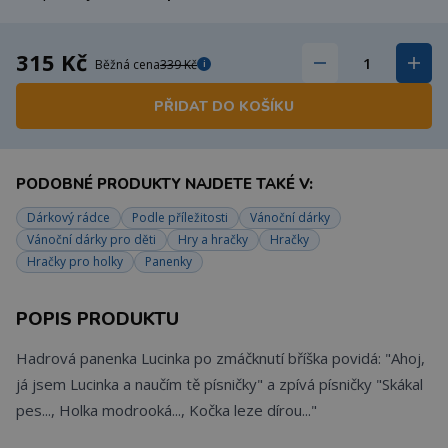
315 Kč
Běžná cena
339 Kč
i
PŘIDAT DO KOŠÍKU
PODOBNÉ PRODUKTY NAJDETE TAKÉ V:
Dárkový rádce
Podle příležitosti
Vánoční dárky
Vánoční dárky pro děti
Hry a hračky
Hračky
Hračky pro holky
Panenky
POPIS PRODUKTU
Hadrová panenka Lucinka po zmáčknutí bříška povidá: "Ahoj,
já jsem Lucinka a naučím tě písničky" a zpívá písničky "Skákal
pes..., Holka modrooká..., Kočka leze dírou..."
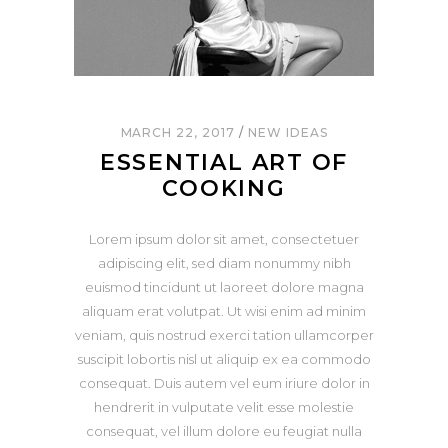
MARCH 22, 2017
NEW IDEAS
ESSENTIAL ART OF
COOKING
Lorem ipsum dolor sit amet, consectetuer
adipiscing elit, sed diam nonummy nibh
euismod tincidunt ut laoreet dolore magna
aliquam erat volutpat. Ut wisi enim ad minim
veniam, quis nostrud exerci tation ullamcorper
suscipit lobortis nisl ut aliquip ex ea commodo
consequat. Duis autem vel eum iriure dolor in
hendrerit in vulputate velit esse molestie
consequat, vel illum dolore eu feugiat nulla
#####
Exercise goal: Take every line above that includes the string "dárky" and return it.

Exercise answer:
Vánoční dárky
Vánoční dárky pro děti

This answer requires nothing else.